### Work to be completed
Below is some data. Retype exactly the lines starting at the one with "affected by the" and ending at the one with "The last term".

### Exercise material
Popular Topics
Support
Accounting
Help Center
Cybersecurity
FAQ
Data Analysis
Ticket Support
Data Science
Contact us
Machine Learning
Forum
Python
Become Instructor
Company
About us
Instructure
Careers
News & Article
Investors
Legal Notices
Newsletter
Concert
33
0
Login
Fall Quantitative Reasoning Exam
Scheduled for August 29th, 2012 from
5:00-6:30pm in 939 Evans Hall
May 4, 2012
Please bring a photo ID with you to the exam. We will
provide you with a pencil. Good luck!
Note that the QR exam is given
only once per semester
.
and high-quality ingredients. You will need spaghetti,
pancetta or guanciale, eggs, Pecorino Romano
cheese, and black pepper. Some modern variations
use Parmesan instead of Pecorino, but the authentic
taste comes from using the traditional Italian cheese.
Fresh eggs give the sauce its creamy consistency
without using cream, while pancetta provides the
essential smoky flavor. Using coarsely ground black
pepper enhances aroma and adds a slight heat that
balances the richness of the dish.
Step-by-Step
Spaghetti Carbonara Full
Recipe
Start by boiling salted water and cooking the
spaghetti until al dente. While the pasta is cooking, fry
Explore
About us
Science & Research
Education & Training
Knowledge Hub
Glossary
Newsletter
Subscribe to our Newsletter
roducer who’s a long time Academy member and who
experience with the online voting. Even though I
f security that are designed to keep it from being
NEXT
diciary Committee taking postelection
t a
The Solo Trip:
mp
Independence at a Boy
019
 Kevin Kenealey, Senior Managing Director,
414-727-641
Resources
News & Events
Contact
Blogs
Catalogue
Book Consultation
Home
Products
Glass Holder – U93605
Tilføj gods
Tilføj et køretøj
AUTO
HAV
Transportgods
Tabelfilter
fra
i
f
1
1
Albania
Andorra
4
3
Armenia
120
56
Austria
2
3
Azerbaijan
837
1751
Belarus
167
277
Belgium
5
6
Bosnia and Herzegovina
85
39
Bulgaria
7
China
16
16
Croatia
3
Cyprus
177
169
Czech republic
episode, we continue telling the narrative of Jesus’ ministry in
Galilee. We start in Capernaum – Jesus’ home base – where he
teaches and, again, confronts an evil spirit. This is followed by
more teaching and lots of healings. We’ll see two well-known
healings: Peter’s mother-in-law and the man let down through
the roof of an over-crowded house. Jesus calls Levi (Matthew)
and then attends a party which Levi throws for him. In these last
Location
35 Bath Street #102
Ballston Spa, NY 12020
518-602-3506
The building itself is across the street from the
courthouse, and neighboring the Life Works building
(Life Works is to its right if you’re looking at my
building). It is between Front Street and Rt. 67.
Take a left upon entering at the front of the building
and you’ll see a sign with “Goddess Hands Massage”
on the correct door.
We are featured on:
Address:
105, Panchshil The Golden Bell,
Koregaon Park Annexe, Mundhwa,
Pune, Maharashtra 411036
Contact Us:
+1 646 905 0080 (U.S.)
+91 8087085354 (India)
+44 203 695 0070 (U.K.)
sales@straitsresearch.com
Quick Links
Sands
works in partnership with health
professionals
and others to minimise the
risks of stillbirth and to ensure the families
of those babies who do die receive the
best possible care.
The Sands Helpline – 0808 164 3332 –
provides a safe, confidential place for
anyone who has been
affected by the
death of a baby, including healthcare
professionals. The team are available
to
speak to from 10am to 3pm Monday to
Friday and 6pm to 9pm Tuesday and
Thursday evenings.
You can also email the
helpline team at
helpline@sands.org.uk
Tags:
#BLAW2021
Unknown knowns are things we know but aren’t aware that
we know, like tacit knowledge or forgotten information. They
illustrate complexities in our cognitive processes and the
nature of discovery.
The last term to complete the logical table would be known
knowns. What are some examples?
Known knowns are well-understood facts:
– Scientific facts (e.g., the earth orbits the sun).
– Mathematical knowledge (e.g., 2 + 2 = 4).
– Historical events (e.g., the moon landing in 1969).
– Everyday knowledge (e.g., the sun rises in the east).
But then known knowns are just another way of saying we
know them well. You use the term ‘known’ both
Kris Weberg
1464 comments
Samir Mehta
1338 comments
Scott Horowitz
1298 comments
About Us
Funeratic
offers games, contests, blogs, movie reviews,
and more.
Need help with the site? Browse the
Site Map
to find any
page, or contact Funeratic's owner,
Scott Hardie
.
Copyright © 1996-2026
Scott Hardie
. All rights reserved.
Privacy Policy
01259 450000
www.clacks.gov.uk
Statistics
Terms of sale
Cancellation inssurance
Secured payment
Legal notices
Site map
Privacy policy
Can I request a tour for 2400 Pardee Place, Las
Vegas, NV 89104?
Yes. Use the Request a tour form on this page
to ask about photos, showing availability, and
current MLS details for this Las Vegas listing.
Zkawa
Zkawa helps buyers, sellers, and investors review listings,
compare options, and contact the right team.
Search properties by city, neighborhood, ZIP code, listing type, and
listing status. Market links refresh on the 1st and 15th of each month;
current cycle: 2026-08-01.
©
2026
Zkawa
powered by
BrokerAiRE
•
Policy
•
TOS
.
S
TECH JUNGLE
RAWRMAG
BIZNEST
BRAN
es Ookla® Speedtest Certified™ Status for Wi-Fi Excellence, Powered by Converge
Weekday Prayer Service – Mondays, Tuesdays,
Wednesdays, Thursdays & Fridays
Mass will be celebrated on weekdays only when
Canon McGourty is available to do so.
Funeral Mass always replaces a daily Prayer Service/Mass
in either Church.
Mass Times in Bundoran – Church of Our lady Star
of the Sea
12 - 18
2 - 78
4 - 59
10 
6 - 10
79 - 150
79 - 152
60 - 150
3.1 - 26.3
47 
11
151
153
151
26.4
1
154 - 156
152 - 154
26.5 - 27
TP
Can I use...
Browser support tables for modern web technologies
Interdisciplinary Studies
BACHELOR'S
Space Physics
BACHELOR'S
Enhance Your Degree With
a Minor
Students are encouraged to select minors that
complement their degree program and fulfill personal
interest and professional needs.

### Your solution
affected by the
death of a baby, including healthcare
professionals. The team are available
to
speak to from 10am to 3pm Monday to
Friday and 6pm to 9pm Tuesday and
Thursday evenings.
You can also email the
helpline team at
helpline@sands.org.uk
Tags:
#BLAW2021
Unknown knowns are things we know but aren’t aware that
we know, like tacit knowledge or forgotten information. They
illustrate complexities in our cognitive processes and the
nature of discovery.
The last term to complete the logical table would be known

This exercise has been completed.